A wave of AI Agents is taking over all digital businesses, from handling customer queries to making reservations for an event. While every business and consumer is leveraging AI agents in one way or another, AI agents like Cursor, GitHub Copilot, and Gemini CLI are accelerating developer workflows. Which brings us to the main question? If AI Agents are transforming development, what’s in store for software testing?
AI agents are revolutionizing the way we do software testing. Rather than replacing human testers, they augment human expertise, taking on repetitive or time-consuming tasks and allowing testers to focus on decision-making, risk assessment, and creative problem-solving.
Current State of Software Testing With AI
Intelligent automation in software testing using AI agents is an umbrella term used for multiple processes working together in this space. According to a survey by Fortune Business Insights, the global market for AI-enabled testing was valued at USD 856.7 million in 2024 and is expected to grow to USD 1,010.9 million in 2025.
The reasons for this massive growth are simple. Efficiency!! Teams are prominently leveraging AI for automated RCA, generating test reports, test case generation, self-healing test scripts and more! The most popular approach is to author tests using Natural Language Processing (NLP) to eliminate technical barriers around programming languages and complex logic from test cases.
As per the Future of Quality Assurance report, test case creation is one of the most used use cases of AI, particularly among medium (48.80%) and large organizations (48.60%), directly impacting the test coverage as compared to manual test case creation.
Enhancing Existing Tests and Workflows Using Generative AI
Generative AI agents can be used to convert code from one language to another in case the language becomes less prevalent in the domain or new engineers in the team come with other language experience.
They are also used to create newer tests (especially covering edge cases) to increase the test coverage of an existing suite or modify existing tests based on recent changes, also called self-healing, a core Generative AI capability.
Using Generative AI agents for tasks like generating new tests or updating existing ones requires far less time and effort compared to doing everything manually. GenAI native test agents, such as LambdaTest KaneAI, provide end-to-end testing capabilities.
It allows teams to plan, create, and evolve tests using natural language, which makes the process faster and easier to maintain. While these tools cover a wide range of common testing scenarios, attempting to build and maintain a custom Generative AI testing agent in-house can be very costly and resource-intensive.
Test Orchestration and Analysis Using Predictive AI
The second part of the software testing phase, after test creation, is execution and analysis. While test orchestration handles tasks like device selection, environment setup, CI/CD integration, and log collection, techniques such as Predictive AI focus on analyzing historical test results and code changes to forecast potential failures, detect flaky tests early, and identify high-risk areas that require attention.

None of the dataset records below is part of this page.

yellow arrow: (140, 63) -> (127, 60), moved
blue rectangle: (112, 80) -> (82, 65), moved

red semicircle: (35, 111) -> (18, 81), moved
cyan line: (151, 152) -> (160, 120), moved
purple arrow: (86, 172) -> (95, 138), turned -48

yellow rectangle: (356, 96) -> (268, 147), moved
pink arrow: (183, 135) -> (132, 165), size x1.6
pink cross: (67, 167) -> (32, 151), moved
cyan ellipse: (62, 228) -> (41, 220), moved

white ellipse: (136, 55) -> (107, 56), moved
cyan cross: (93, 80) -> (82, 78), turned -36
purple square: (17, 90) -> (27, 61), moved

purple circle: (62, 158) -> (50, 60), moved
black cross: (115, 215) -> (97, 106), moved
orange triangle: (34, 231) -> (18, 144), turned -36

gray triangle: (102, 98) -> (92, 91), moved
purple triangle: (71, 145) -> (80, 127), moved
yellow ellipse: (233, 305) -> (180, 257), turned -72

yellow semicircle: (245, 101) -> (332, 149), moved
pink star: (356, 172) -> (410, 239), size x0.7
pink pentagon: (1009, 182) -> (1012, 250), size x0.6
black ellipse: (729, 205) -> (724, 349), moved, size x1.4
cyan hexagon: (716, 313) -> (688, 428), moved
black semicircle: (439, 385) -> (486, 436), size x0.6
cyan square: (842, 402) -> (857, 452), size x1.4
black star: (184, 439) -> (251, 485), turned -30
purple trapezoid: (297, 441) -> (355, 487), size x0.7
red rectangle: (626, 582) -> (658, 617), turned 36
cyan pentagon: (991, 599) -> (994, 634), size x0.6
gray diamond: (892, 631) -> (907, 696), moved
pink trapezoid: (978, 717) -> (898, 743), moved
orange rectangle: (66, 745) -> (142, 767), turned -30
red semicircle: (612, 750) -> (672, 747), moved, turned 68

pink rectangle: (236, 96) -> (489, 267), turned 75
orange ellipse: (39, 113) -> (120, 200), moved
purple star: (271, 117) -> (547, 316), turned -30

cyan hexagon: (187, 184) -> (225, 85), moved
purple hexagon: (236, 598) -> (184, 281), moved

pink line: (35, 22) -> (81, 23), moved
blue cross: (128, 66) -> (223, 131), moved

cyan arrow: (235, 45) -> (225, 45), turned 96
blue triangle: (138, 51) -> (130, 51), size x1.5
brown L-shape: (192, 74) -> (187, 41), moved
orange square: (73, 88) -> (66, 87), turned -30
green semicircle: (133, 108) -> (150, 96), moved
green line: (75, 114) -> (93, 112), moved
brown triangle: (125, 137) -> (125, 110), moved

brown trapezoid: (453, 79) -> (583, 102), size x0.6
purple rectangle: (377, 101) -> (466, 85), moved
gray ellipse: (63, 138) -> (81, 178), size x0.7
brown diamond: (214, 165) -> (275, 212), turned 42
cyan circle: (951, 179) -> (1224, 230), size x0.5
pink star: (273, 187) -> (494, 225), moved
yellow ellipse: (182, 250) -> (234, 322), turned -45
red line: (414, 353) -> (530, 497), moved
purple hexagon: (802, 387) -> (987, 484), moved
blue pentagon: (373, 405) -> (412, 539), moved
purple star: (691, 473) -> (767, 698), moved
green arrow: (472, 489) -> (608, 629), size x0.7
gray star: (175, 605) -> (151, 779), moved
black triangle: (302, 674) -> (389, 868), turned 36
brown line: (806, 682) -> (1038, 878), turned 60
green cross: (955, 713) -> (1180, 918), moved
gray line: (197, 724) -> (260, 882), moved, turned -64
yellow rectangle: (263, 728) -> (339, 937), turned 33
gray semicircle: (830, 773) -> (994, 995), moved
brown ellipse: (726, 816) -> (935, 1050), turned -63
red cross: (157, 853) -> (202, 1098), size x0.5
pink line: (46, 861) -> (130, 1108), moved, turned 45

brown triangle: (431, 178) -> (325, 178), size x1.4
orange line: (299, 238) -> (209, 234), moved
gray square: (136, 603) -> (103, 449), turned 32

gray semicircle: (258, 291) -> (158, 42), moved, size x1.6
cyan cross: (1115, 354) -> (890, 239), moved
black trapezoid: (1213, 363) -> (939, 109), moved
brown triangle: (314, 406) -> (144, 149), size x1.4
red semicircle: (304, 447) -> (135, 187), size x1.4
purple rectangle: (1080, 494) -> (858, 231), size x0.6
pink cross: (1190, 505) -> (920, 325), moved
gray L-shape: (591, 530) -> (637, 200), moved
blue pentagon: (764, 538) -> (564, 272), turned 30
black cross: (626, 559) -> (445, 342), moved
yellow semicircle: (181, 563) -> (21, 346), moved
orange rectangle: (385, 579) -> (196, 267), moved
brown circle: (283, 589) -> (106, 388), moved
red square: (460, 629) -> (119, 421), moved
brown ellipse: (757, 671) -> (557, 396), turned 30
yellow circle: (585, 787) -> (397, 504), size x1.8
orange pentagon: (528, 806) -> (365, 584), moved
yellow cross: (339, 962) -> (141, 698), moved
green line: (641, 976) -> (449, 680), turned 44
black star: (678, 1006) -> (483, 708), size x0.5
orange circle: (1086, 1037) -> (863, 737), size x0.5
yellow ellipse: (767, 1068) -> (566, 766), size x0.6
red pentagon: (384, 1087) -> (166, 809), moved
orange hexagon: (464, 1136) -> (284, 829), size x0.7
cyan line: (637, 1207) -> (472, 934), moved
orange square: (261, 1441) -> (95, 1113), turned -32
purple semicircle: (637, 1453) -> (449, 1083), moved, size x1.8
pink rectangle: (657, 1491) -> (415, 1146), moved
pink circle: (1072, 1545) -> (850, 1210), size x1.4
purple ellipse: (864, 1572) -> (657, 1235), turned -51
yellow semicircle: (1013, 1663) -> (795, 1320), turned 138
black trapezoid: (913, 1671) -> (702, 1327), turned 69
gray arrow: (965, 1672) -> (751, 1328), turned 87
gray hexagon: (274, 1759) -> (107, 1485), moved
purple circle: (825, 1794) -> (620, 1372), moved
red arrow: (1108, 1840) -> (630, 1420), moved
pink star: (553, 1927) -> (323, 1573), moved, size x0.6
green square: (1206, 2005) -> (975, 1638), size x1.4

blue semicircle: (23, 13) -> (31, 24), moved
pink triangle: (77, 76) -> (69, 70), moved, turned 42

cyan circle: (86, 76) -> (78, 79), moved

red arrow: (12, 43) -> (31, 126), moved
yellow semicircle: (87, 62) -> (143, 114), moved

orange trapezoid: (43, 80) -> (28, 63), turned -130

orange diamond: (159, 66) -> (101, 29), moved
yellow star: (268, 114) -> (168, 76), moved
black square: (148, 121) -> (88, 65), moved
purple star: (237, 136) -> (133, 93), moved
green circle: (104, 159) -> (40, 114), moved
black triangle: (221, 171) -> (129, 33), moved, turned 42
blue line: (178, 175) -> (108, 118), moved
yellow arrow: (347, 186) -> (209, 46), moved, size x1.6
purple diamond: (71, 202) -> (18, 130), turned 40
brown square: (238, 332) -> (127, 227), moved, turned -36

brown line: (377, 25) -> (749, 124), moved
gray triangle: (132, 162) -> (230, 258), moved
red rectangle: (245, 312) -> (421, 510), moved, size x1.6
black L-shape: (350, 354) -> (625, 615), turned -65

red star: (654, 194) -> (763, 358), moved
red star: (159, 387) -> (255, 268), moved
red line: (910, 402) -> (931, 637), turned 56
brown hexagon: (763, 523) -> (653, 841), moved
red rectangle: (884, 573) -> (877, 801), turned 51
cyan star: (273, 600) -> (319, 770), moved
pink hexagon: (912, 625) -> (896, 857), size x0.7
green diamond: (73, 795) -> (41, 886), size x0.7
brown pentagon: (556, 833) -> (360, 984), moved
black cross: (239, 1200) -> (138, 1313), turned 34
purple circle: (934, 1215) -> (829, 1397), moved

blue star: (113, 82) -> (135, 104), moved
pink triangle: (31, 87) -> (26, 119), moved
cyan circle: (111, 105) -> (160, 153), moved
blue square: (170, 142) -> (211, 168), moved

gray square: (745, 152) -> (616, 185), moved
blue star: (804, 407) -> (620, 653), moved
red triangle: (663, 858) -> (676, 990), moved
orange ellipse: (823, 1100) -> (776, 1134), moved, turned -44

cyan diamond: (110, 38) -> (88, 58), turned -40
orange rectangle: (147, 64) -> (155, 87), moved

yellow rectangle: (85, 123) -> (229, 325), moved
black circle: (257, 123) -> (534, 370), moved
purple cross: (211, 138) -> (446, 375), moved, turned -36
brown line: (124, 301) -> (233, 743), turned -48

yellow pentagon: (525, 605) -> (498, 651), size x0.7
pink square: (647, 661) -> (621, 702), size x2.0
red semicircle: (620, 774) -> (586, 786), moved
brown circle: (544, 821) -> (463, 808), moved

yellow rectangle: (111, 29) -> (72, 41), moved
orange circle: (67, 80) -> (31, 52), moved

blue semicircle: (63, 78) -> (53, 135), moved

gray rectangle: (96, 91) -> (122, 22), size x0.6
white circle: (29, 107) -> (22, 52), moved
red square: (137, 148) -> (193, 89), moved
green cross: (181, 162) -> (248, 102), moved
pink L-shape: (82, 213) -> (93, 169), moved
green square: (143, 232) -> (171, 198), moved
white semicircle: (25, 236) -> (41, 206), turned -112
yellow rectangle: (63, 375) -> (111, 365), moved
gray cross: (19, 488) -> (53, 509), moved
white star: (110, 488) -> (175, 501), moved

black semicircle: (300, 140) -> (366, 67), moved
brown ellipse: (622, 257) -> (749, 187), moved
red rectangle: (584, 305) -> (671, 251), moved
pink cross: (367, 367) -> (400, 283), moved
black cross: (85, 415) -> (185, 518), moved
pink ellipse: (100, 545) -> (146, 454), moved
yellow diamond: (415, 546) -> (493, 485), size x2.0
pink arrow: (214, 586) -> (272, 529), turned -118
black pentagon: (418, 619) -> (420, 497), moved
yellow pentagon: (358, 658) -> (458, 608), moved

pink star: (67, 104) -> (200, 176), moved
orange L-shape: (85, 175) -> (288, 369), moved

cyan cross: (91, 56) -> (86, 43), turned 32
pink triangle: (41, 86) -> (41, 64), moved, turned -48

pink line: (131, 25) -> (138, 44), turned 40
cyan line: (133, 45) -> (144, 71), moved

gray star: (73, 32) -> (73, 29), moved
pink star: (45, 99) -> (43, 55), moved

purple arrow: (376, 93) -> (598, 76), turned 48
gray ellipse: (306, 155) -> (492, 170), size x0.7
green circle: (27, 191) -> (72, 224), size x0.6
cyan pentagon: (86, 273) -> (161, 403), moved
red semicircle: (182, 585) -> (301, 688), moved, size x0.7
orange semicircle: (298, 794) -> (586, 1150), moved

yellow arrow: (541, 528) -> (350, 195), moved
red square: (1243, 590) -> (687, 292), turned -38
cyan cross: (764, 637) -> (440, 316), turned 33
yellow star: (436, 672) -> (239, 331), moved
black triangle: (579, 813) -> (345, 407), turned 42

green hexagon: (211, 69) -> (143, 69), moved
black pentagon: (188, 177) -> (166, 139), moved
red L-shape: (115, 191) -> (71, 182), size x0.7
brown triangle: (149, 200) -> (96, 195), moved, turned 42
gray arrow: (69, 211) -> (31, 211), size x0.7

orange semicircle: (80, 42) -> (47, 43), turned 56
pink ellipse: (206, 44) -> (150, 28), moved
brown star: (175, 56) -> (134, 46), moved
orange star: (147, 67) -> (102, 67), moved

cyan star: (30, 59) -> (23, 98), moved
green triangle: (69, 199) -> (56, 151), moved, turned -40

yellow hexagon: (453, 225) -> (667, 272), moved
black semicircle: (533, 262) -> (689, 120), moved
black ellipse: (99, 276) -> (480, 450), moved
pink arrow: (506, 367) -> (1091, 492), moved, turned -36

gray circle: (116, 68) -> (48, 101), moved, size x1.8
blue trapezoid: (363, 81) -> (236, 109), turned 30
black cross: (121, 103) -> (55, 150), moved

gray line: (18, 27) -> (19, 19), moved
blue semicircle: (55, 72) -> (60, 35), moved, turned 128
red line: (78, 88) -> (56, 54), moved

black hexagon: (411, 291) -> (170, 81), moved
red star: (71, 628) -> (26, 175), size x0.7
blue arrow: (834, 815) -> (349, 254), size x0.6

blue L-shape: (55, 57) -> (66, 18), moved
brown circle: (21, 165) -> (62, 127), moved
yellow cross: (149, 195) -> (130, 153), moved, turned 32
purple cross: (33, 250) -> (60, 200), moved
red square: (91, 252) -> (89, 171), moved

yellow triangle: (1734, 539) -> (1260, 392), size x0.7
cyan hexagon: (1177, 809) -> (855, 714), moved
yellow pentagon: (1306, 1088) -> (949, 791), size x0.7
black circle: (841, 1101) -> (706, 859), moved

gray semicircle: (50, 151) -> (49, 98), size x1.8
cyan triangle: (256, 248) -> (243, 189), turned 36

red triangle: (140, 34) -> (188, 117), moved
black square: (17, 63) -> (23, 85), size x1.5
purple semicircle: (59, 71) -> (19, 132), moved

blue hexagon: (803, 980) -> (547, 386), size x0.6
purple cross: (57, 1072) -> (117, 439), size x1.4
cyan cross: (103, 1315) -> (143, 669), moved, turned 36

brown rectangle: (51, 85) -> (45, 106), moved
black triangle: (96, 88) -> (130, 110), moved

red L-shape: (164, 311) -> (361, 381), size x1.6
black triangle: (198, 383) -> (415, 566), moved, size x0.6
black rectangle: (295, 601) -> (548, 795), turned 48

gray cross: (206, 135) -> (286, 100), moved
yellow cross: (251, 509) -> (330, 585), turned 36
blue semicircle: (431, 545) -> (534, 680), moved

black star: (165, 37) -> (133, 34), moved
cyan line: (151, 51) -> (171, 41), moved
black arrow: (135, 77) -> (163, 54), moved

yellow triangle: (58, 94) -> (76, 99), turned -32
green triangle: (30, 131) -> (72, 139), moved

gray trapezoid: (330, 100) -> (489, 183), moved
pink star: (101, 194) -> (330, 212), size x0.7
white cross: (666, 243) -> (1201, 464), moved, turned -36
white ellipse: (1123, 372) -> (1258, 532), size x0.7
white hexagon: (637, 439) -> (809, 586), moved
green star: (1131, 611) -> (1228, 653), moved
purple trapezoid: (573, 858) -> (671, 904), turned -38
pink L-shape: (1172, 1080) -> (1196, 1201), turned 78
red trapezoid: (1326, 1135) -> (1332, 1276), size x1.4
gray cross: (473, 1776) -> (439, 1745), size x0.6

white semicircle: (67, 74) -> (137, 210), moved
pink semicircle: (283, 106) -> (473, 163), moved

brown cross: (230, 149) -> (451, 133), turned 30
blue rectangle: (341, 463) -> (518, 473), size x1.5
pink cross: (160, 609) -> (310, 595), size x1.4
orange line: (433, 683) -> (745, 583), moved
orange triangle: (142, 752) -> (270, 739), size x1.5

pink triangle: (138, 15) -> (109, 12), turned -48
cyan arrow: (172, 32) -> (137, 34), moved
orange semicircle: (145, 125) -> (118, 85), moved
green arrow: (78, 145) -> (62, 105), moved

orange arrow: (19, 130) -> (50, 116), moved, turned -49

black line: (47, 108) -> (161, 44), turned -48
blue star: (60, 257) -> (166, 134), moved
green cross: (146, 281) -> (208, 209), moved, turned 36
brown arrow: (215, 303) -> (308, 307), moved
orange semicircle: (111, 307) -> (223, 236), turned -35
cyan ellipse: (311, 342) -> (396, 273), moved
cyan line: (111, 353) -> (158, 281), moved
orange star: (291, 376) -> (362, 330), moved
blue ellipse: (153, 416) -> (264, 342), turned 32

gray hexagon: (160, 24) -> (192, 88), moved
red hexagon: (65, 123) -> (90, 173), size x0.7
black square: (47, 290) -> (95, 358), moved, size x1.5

Let’s take an example of an AI-native Test Intelligence platform by LambdaTest. These platforms leverage Predictive AI to move beyond basic reporting, automatically detecting flaky tests, classifying failure types, and identifying anomalies across test executions.
By applying predictive analytics, the platform can perform root cause analysis and failure categorization with precision, filtering out noise and highlighting the issues that genuinely require attention.
Further, Predictive AI helps teams make smarter, data-driven decisions by analyzing trends and anticipating potential failures. For example, the LambdaTest platform provides insights that leverage these AI capabilities to consolidate real-time execution data into a single, unified view, breaking down silos and empowering teams to act on insights more efficiently and confidently.
Another example is that platforms like HyperExecute can bring down the test execution time to 70% through AI, handle test orchestration from different environments, run an MCP server through the agent, and handle logging and reporting simultaneously. This is all a testing team needs when they are moving towards AI and shifting their approach towards intelligent test automation.
Future of AI Agents in Software Testing
In the future, AI agents are expected to interact with software more like a human would, understanding workflows and user behavior to identify issues that are often missed by traditional testing.
Ultimately, the goal is to build AI agents that can handle the majority of testing tasks on their own, leaving only high-level decisions like prioritizing risks or interpreting results to humans.
A key step in that direction is agentic testing, where agents are not only responsible for testing software but also for testing other agents. This layered approach creates a self-sustaining ecosystem in which AI agents continuously validate, refine, and strengthen each other.
Platforms like LambdaTest are bringing this concept to life with their Agent to Agent Testing platform, where AI agents, including chatbots and voice assistants, can be tested across real-world scenarios.